Income Prediction Challenge
Income Prediction

Income Prediction Challenge

Income inequality - when income is distributed unevenly among a population - is a growing problem in developing nations across the world. With the rapid rise of AI and worker automation, this problem could continue to grow if steps are not taken to address the issue.

The outline for this project will follow the CRISP-DM framework stage. The outline is as follows:

  • Business Understanding
  • Data Understanding
  • Data Preparation
  • Modelling
  • Evaluation
  • Deployment

In addition to following the framework as a reference, I will also address the following aspects:

Hugging Face App

Docker Image

FastAPI

Now let us begin with the project.

1. Business Understanding

Income inequality - when income is distributed unevenly among a population - is a growing problem in developing nations across the world. With the rapid rise of AI and worker automation, this problem could continue to grow if steps are not taken to address the issue.

The objective of this challenge is to create a machine-learning model to predict whether an individual earns above or below a certain amount.

This solution can potentially reduce the cost and improve the accuracy of monitoring key population indicators such as income level in between census years. This information will help policymakers to better manage and avoid income inequality globally.

Objectives

  • Develop a predictive model to categorize individuals based on income levels.
  • Reduce the cost and improve the accuracy of monitoring key population indicators.
  • Assist policymakers in managing and mitigating global income inequality.

2. Data Understanding

Data Collection

In this project, we identified and acquired relevant datasets containing information on income and related features. The dataset resides on the Zindi platform, and for ease of access and security, we have made the datasets available in the GitHub Repository.

Before we explore each of the datasets we will want to know what the columns in the dataset represent.

Column names and description

age, Age Of Individual

gender, Gender

education, Education

class, Class Of Worker

education_institute, Enrolled Educational Institution in last week

marital_status,Marital_Status

race, Race

is_hispanic, Hispanic Origin

employment_commitment, Full Or Part Time Employment Stat

unemployment_reason, Reason For Unemployment

employment_stat, Has Own Business Or Is Self Employed

wage_per_hour, Wage Per Hour

is_labor_union, Member Of A Labor Union

working_week_per_year, Weeks Worked In A Year

industry_code,Category

industry_code_main, Major Industry Code

occupation_code,Category

occupation_code_main, Major Occupation Code

total_employed, Num Persons Worked For Employer

household_stat, Detailed Household And Family Stat

household_summary, Detailed Household Summary In Household

under_18_family, Family Members Under 18

veterans_admin_questionnaire, Fill Inc Questionnaire For Veterans Admin

vet_benefit,Benefits

tax_status, Tax Filer Status

gains, Gains

losses, Losses

stocks_status, Dividends From Stocks

citizenship, Citizenship

mig_year,Year

country_of_birth_own, Individual's Birth Country

country_of_birth_father, Father's Birth Country

country_of_birth_mother, Mother's Birth Country

migration_code_change_in_msa, Migration Code Change In Msa

migration_prev_sunbelt, Migration Prev Sunbelt

migration_code_move_within_reg, Migration Code Move Within Reg

migration_code_change_in_reg, Migration Code Change In Reg

residence_1_year_ago, Live In This House Year Ago?

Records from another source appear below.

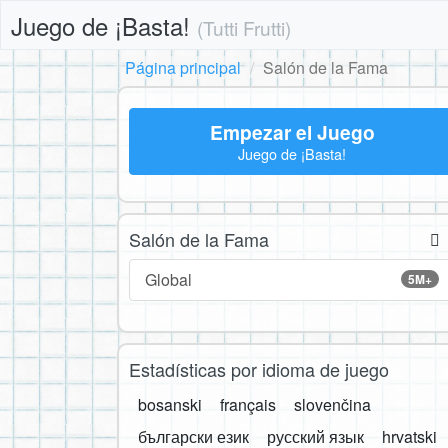
Juego de ¡Basta!
(Tutti Frutti)
Página principal
Salón de la Fama
Empezar el Juego
Juego de ¡Basta!
Salón de la Fama
Global
5M+
Estadísticas por idioma de juego
bosanski
français
slovenčina
български език
русский язык
hrvatski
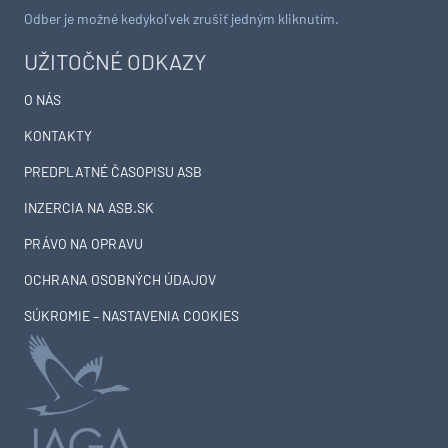
Odber je možné kedykoľvek zrušiť jedným kliknutím.
UŽITOČNÉ ODKAZY
O NÁS
KONTAKTY
PREDPLATNÉ ČASOPISU ASB
INZERCIA NA ASB.SK
PRÁVO NA OPRAVU
OCHRANA OSOBNÝCH ÚDAJOV
SÚKROMIE – NASTAVENIA COOKIES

old_residence_reg, Region Of Previous Residence

old_residence_state, State Of Previous Residence

importance_of_record, Weight Of Instance

income_above_limit,Is income above 50k?

Exploratory Data Analysis

The following section presents the exploratory data analysis (EDA) conducted on the different datasets. We will initiate the analysis with the train dataset

In this phase, we will explore the data by examining the dataset's structure to understand its features and variables. We will also identify missing values, outliers, and potential data quality issues. Additionally, descriptive statistics will be performed to gain initial insights into the data.

Libraries Used:

I used these libraries for preprocessing and visualizations

Data Overview and EDA

In this section, we will explore the data to see if there are any inconsistencies or irregularities that may be present.

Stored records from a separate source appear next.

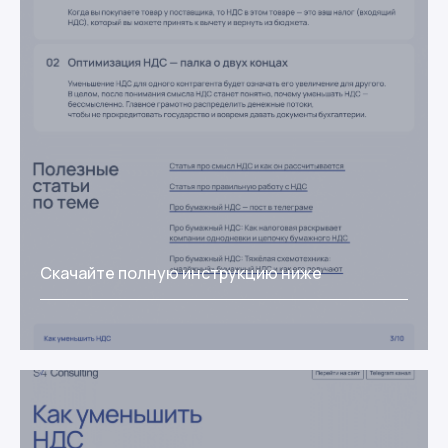
Скачайте полную инструкцию ниже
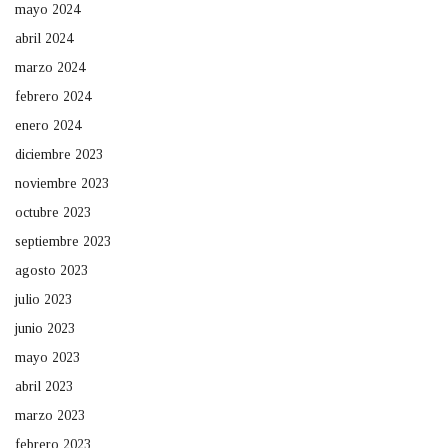
mayo 2024
abril 2024
marzo 2024
febrero 2024
enero 2024
diciembre 2023
noviembre 2023
octubre 2023
septiembre 2023
agosto 2023
julio 2023
junio 2023
mayo 2023
abril 2023
marzo 2023
febrero 2023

General Information Of the Data

Checking for Missing Values

Missing Values

The Results are shown below

These missing values will be handled in the data preparation stage.

Visualization

In this code, we generate a count plot to visualize the distribution of observations in the 'income_above_limit' variable.

There is an Imbalance in the data

We have a highly imbalanced dataset available to us and hence we need to perform steps to mitigate the imbalance accordingly. The following methods could be used:-

Downsample the majority class (Here majority class is 'Below limit')

Upsample the minority class (Here, the minority class is 'Above limit')

The code generates a count plot to visualize the distribution of observations in the 'gender' variable

Gender Variable

There are more females than males in the dataset

In this chart, we visualize the distribution of citizenship groups, and each wedge represents a different citizenship category with the corresponding percentage label.

Citizenship group variable

The majority of the workers are legal US citizens, while 5.9% make up foreigners

Hypothesis

The goal of the statistical test is to examine the data and determine whether there is enough evidence to either reject the null hypothesis in favor of the alternative hypothesis or fail to reject the null hypothesis due to insufficient evidence.

Null Hypothesis (H0): There's no clear connection between how much education someone has and the chance of making more money than a certain amount.

Alternative Hypothesis (H1): People with more education are much more likely to earn above that certain amount.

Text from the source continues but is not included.